On n’est jamais aussi bien servi que par soi-même, comme le dit l’adage bien connu.
Un album court mais intense
Celebrate ne comprend que sept morceaux, mais sur lesquels Black Stone Cherry ne sont pas là pour faire de la figuration. Les refrains se veulent entêtants et fédérateurs, tandis que les guitares de Chris et de Ben crachent leur venin à tout-va, à grands renforts de riffs acérés et percutants. Neon Eyes et l’éponyme Celebrate, dès l’entame, se chargent personnellement de nous le faire savoir.
Chez Chris Robertson et ses trois comparses, le temps n’a manifestement pas de prise. Le quatuor du Kentucky renverse la table et retourne la baraque comme aux premiers jours. Avec Caught Up In The Up Down et I’m Fine, les Black Stone Cherry confirment toutes leurs bonnes dispositions en faisant, à coups de southern rock et de grattes aussi catchy que groovy, bouger les lignes.

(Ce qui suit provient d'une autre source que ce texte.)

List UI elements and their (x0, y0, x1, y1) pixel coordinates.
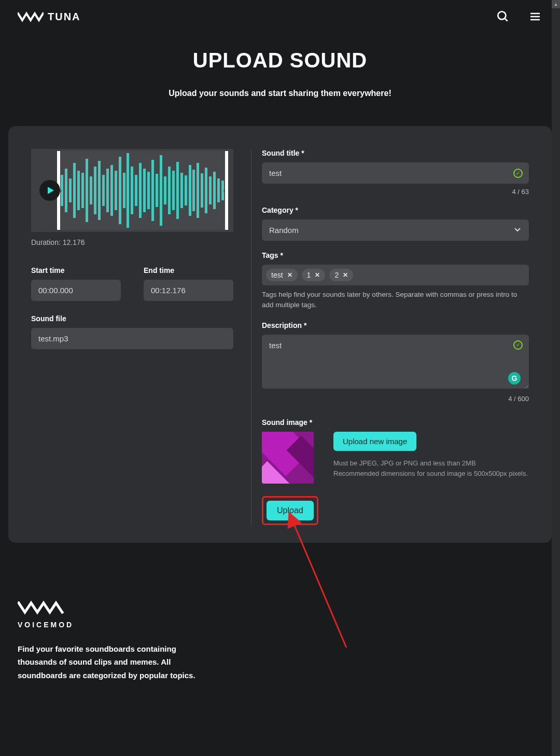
description-input[interactable] (262, 335, 529, 389)
upload-highlight: Upload (262, 496, 318, 525)
check-icon: ✓ (513, 169, 523, 178)
waveform-bars (57, 151, 228, 230)
title-counter: 4 / 63 (262, 188, 529, 196)
description-label: Description * (262, 321, 529, 329)
footer-text: Find your favorite soundboards containin… (18, 642, 209, 682)
footer-logo: VOICEMOD (18, 600, 542, 629)
tag-remove-icon[interactable]: ✕ (343, 271, 348, 279)
header: TUNA (0, 0, 560, 33)
tags-helper: Tags help find your sounds later by othe… (262, 290, 529, 311)
brand-text: TUNA (48, 11, 81, 23)
tag-remove-icon[interactable]: ✕ (287, 271, 292, 279)
svg-point-0 (498, 11, 506, 19)
category-select[interactable] (262, 219, 529, 241)
upload-button[interactable]: Upload (267, 501, 314, 520)
check-icon: ✓ (513, 340, 523, 350)
upload-new-image-button[interactable]: Upload new image (333, 432, 416, 451)
image-thumbnail (262, 432, 314, 484)
soundfile-label: Sound file (31, 314, 233, 323)
description-counter: 4 / 600 (262, 395, 529, 403)
menu-icon[interactable] (528, 9, 542, 24)
end-time-input[interactable] (144, 280, 233, 301)
tag-chip: 2✕ (329, 269, 353, 281)
title-label: Sound title * (262, 149, 529, 157)
soundfile-input[interactable] (31, 328, 233, 349)
tags-input[interactable]: test✕ 1✕ 2✕ (262, 265, 529, 285)
grammarly-icon[interactable]: G (508, 372, 521, 384)
svg-line-1 (505, 18, 507, 21)
tag-remove-icon[interactable]: ✕ (315, 271, 320, 279)
logo-mark-icon (18, 11, 44, 22)
image-label: Sound image * (262, 418, 529, 427)
right-column: Sound title * ✓ 4 / 63 Category * Tags *… (251, 149, 529, 525)
start-time-input[interactable] (31, 280, 121, 301)
trim-end-handle[interactable]: ‹ (225, 151, 228, 230)
tag-chip: test✕ (266, 269, 298, 281)
tags-label: Tags * (262, 251, 529, 259)
svg-marker-5 (48, 187, 54, 194)
play-button[interactable] (39, 180, 60, 201)
image-info: Must be JPEG, JPG or PNG and less than 2… (333, 458, 528, 480)
duration-label: Duration: 12.176 (31, 238, 233, 246)
end-time-label: End time (144, 266, 233, 274)
brand-logo[interactable]: TUNA (18, 11, 81, 23)
tag-chip: 1✕ (302, 269, 326, 281)
category-label: Category * (262, 206, 529, 214)
footer: VOICEMOD Find your favorite soundboards … (0, 543, 560, 703)
scroll-up-icon[interactable]: ▲ (552, 0, 560, 8)
left-column: › ‹ Duration: 12.176 Start time End time… (31, 149, 233, 525)
page-subtitle: Upload your sounds and start sharing the… (0, 89, 560, 98)
start-time-label: Start time (31, 266, 121, 274)
title-input[interactable] (262, 162, 529, 184)
waveform-preview[interactable]: › ‹ (31, 149, 233, 232)
page-title: UPLOAD SOUND (0, 49, 560, 72)
footer-brand-text: VOICEMOD (18, 621, 542, 629)
upload-card: › ‹ Duration: 12.176 Start time End time… (8, 126, 552, 543)
scrollbar[interactable]: ▲ (552, 0, 560, 756)
search-icon[interactable] (496, 9, 510, 24)
play-icon (47, 186, 55, 195)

Ne manque plus que le public pour recréer, entre autres lors de l’interprétation de Caught Up In The Up Down, l’ambiance des concerts et des festivals.
L’expression « bousculer tout sur son passage » prend alors tout son sens.
Aussi à l’aise dans la ballade que dans le rock explosif
À l’instar de nombreuses formations estampillées metal et rock, Black Stone Cherry sait aussi faire passer l’émotion. Sur ce nouvel opus Celebrate, c’est l’excellent Deep qui s’y colle et assure donc le rôle de morceau mouchoir où, dans un souci de la mélodie, Chris Robertson et les siens jettent les bases d’un rock accessible à tous, presque à fleur de peau.
On en oublierait presque que même les groupes de rock savent aussi pondre de la musique romantique, ce que s’évertue à démontrer Deep. Ce n’est d’ailleurs pas un hasard si cette magnifique ballade a été choisie comme troisième single, succédant ainsi aux sulfureux Neon Eyes et Celebrate. Pour Deep, une distinction amplement méritée.
Une fin en apothéose
Deep ne signifiait visiblement que le calme avant la tempête, puisque le quatuor américain repart au combat en remettant bien vite le bleu de chauffe.
Le surpuissant What You’re Made Of et la reprise version metal de Don’t You Forget About Me signent pour Black Stone Cherry un retour efficace et fracassant aux affaires urgentes, histoire d’achever Celebrate en trombe, dans un véritable bouquet final.
Une manière de rappeler également qu’il y a un temps pour tout : pour l’émotion, certes, mais aussi pour le bon rock qui cogne et qui déchire, évidemment les fondamentaux pour une formation telle que Black Stone Cherry.
Celebrate : un album entre puissance et émotion, dans une intensité totale.
Notre sélection : Deep, Caught Up In The Up Down, Neon Eyes, I’m Fine.